■ THE PROBLEM ■
Output the data below only from the line containing "oktober 2019" up to and including the line containing "c nigdy nie", exact and with the pictures left out.

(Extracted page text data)
- - - - - - -

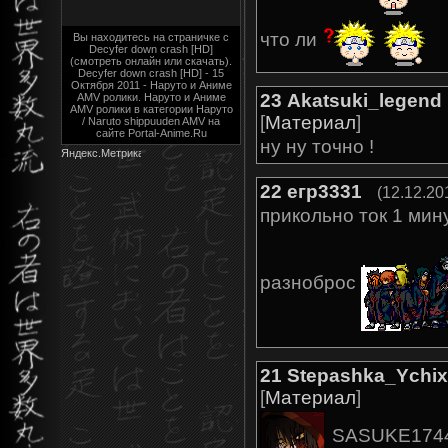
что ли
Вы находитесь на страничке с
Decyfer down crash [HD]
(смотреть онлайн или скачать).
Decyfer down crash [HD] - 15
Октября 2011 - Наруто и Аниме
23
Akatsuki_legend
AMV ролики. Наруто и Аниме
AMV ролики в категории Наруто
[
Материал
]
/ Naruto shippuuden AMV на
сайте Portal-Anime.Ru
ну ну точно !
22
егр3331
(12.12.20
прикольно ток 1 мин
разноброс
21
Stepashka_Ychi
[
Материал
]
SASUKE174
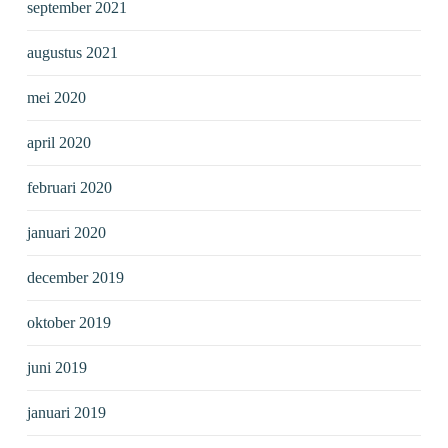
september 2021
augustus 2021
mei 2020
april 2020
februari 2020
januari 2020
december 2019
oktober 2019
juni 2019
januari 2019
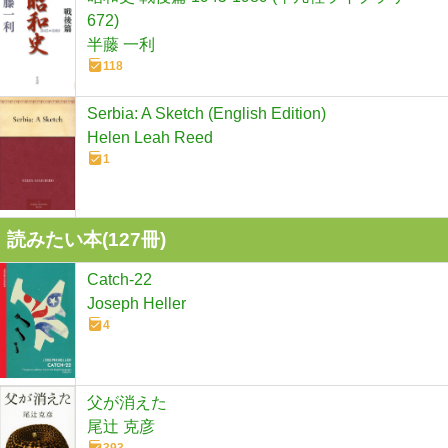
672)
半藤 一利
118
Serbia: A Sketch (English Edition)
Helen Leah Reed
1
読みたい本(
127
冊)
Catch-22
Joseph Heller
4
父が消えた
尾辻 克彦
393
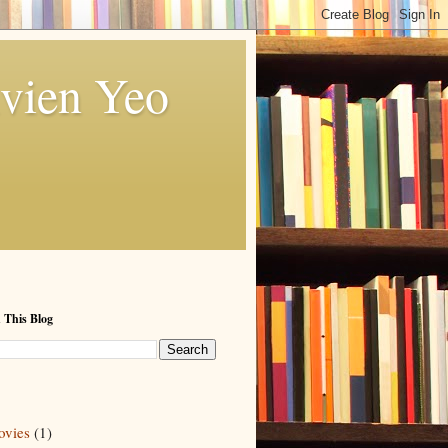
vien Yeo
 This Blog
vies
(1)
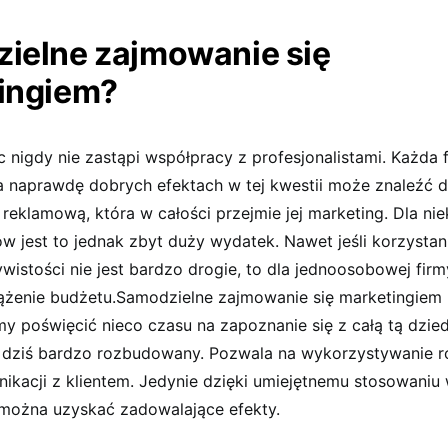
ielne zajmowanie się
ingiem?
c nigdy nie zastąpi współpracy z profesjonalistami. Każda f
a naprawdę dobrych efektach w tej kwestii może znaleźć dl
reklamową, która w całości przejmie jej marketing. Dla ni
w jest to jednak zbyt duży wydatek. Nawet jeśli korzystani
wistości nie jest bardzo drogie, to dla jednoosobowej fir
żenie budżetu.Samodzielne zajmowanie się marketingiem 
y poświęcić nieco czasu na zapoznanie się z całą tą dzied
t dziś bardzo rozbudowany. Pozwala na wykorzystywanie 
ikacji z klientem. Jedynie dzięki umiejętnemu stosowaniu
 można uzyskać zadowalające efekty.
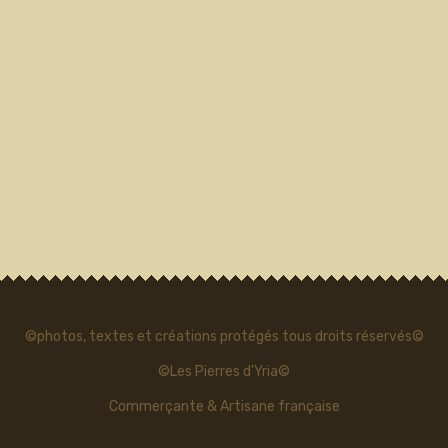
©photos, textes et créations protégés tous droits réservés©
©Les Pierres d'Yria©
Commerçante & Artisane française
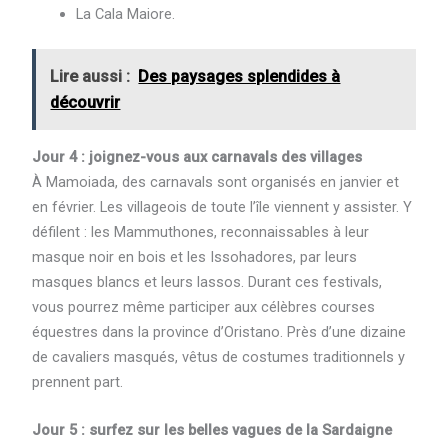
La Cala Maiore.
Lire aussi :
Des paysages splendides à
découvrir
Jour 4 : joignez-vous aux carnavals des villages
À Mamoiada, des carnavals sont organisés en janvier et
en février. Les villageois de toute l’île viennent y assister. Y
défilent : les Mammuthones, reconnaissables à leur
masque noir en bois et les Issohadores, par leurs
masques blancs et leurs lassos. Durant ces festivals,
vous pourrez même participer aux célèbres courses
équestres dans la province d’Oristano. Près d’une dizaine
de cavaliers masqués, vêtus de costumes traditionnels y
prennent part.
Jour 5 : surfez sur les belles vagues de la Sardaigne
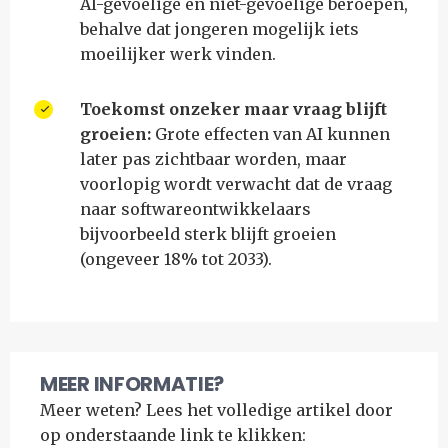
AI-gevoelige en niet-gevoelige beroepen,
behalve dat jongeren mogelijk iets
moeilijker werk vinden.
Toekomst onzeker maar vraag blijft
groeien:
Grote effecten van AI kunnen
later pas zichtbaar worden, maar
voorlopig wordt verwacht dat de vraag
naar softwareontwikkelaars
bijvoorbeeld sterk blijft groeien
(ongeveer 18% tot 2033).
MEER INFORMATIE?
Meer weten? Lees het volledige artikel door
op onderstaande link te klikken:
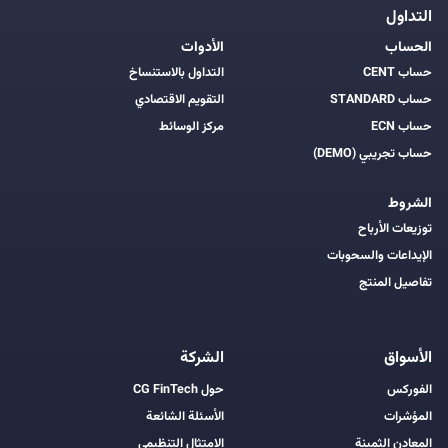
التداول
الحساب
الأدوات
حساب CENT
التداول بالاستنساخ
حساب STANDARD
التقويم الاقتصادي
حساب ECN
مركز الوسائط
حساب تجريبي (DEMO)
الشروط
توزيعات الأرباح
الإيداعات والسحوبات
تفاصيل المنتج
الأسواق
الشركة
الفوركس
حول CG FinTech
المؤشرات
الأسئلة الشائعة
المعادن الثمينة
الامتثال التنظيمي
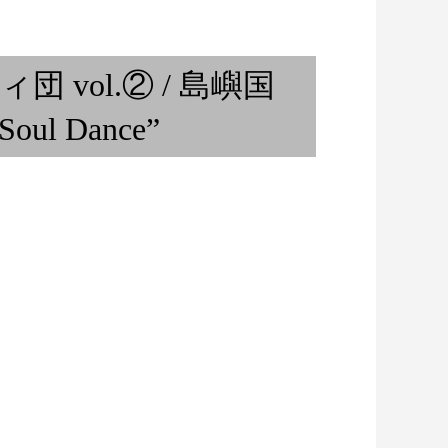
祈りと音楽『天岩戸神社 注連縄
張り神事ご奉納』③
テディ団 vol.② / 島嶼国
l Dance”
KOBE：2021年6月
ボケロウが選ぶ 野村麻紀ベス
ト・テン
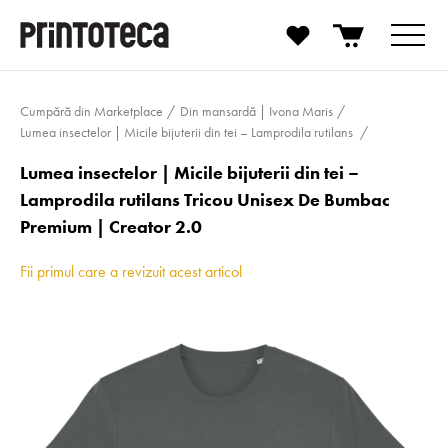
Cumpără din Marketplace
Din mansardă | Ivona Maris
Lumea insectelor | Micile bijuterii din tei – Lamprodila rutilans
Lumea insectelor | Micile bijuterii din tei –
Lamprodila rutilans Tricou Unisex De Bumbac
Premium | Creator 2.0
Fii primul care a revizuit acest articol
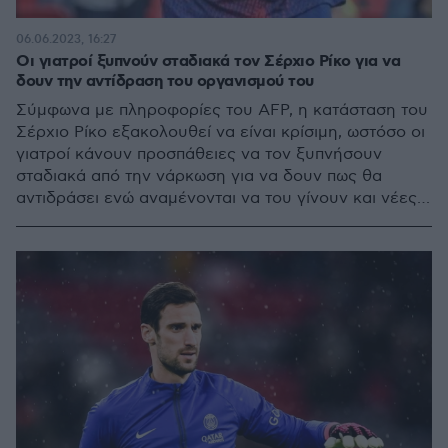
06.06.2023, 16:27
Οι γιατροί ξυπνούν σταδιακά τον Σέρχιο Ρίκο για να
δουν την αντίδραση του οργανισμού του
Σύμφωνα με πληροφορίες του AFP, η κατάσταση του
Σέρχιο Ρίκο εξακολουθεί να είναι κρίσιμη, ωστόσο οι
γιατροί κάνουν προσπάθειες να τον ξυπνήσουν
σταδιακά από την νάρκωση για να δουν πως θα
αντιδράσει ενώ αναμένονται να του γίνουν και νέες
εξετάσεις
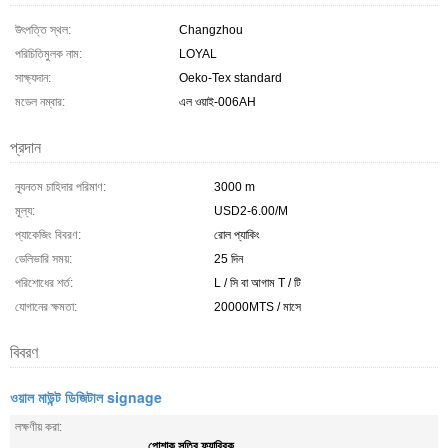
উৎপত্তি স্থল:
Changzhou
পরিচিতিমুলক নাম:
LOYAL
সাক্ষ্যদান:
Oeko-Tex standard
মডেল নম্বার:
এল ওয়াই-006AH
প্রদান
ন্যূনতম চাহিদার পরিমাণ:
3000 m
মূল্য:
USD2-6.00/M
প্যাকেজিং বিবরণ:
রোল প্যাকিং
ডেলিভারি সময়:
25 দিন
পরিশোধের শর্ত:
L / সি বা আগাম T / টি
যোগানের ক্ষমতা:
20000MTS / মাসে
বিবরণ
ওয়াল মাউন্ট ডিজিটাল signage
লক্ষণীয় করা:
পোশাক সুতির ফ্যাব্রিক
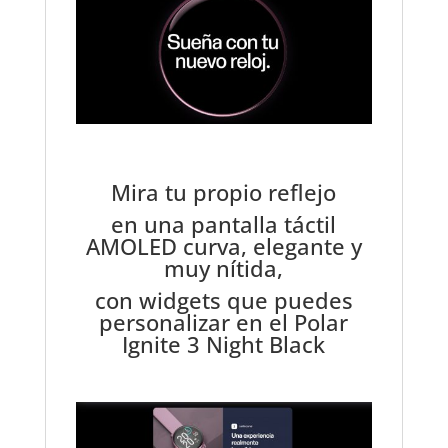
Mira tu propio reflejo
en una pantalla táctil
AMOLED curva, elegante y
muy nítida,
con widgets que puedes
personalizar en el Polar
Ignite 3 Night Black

- - - - - - -

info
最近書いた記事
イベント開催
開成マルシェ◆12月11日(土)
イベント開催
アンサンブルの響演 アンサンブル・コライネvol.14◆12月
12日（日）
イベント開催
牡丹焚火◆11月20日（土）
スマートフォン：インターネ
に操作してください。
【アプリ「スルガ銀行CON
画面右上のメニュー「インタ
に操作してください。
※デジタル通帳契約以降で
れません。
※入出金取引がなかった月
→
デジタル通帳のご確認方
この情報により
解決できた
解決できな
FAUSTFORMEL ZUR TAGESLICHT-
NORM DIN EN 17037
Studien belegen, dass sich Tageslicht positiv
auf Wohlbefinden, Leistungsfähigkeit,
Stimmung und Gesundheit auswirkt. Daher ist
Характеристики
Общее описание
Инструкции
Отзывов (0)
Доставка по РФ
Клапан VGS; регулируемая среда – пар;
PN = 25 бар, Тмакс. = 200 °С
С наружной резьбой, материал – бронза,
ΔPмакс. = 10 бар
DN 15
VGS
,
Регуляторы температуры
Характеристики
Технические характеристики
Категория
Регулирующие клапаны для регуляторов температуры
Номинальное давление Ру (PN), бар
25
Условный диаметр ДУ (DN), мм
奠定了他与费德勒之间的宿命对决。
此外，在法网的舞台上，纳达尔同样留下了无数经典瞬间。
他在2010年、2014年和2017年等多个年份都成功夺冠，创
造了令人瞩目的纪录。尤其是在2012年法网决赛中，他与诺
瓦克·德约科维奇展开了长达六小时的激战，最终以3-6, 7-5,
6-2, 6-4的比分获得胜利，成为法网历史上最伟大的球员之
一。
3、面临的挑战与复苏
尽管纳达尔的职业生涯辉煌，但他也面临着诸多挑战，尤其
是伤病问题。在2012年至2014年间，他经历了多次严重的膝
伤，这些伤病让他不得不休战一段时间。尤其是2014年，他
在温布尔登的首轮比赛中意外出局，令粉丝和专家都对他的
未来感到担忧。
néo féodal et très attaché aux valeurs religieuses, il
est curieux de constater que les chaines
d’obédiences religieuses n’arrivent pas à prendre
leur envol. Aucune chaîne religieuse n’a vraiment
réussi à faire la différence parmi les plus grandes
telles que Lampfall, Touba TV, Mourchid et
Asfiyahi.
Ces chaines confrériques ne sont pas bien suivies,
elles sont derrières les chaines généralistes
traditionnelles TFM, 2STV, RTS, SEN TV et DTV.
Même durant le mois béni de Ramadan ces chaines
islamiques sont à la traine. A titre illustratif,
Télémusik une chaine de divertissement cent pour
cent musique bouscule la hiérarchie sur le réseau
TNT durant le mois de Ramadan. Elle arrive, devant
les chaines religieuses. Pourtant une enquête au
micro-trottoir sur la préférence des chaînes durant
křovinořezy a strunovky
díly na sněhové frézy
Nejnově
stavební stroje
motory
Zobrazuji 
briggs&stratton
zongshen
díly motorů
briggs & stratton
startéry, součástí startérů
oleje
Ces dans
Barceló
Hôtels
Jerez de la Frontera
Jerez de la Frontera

- - - - - - -

■ OUTPUT FOR THIS EXERCISE ■
oktober 2019
juni 2019
januari 2019
672)
半藤 一利
118
Serbia: A Sketch (English Edition)
Helen Leah Reed
1
読みたい本(
127
冊)
Catch-22
Joseph Heller
4
父が消えた
尾辻 克彦
393
vien Yeo
 This Blog
vies
(1)
ielne zajmowanie się
ingiem?
c nigdy nie zastąpi współpracy z profesjonalistami. Każda f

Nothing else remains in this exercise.